FERC approves, Big Oil sells, power costs jump
LNG projects approved
Federal officials approved permits for three new liquefied natural gas export terminals in the Rio Grande Valley and the expansion of another in Corpus Christi. The agency cleared the way for Rio Grande LNG, Annova LNG and Texas LNG to build their projects at the Port of Brownsville and Cheniere Energy to expand at its export complex at the Port of Corpus Christi. The three Brownsville projects represent more than $38 billion of private investment, thousands of construction jobs and hundreds of high-paying permanent jobs in one of the poorest regions of the United States.
ConocoPhillips to boost buybacks
ConocoPhillips said Tuesday it will spend $50 billion over the next 10 years to buy back shares and pay dividends to woo investors and separate itself from other companies in the struggling energy sector. The Houston firm, the largest independent oil and gas company, said it planned to generate $50 billion in free cash from its operations and keep its capital spending below $7 billion a year over the next decade. The plan includes selling a 25 percent stake in its large Alaska business in order to save money.

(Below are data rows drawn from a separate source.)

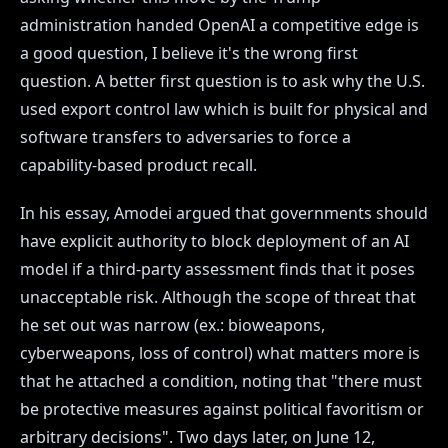
administration handed OpenAI a competitive edge is
a good question, I believe it's the wrong first
question. A better first question is to ask why the U.S.
used export control law which is built for physical and
software transfers to adversaries to force a
capability-based product recall.
In his essay, Amodei argued that governments should
have explicit authority to block deployment of an AI
model if a third-party assessment finds that it poses
unacceptable risk. Although the scope of threat that
he set out was narrow (ex.: bioweapons,
cyberweapons, loss of control) what matters more is
that he attached a condition, noting that "there must
be protective measures against political favoritism or
arbitrary decisions". Two days later, on June 12,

Price spikes reach households
Electricity contracts for residential customers in Texas are getting more expensive as spikes in wholesale power prices during the extended stretch of triple-digit temperatures this summer filter down to the retail level. Residential consumers who have renewed their fixed-rate electricity plans over the past three months are paying at least 20 percent more than than they did a year ago for the energy portion of their bill, according to comparison shopping websites and retail electric providers tracking prices.
Big Oil sells assets
Big oil companies aim to unload about $27 billion in oil and gas assets worldwide to cut costs and focus spending on their core projects as the industry retrenches in the face of lackluster oil prices and concerns about weakening oil demand, according to a new report for Rystad. This is all part of a broader trend of financial discipline in the energy sector to promote shareholder confidence and woo Wall Street back to the oil and gas sector.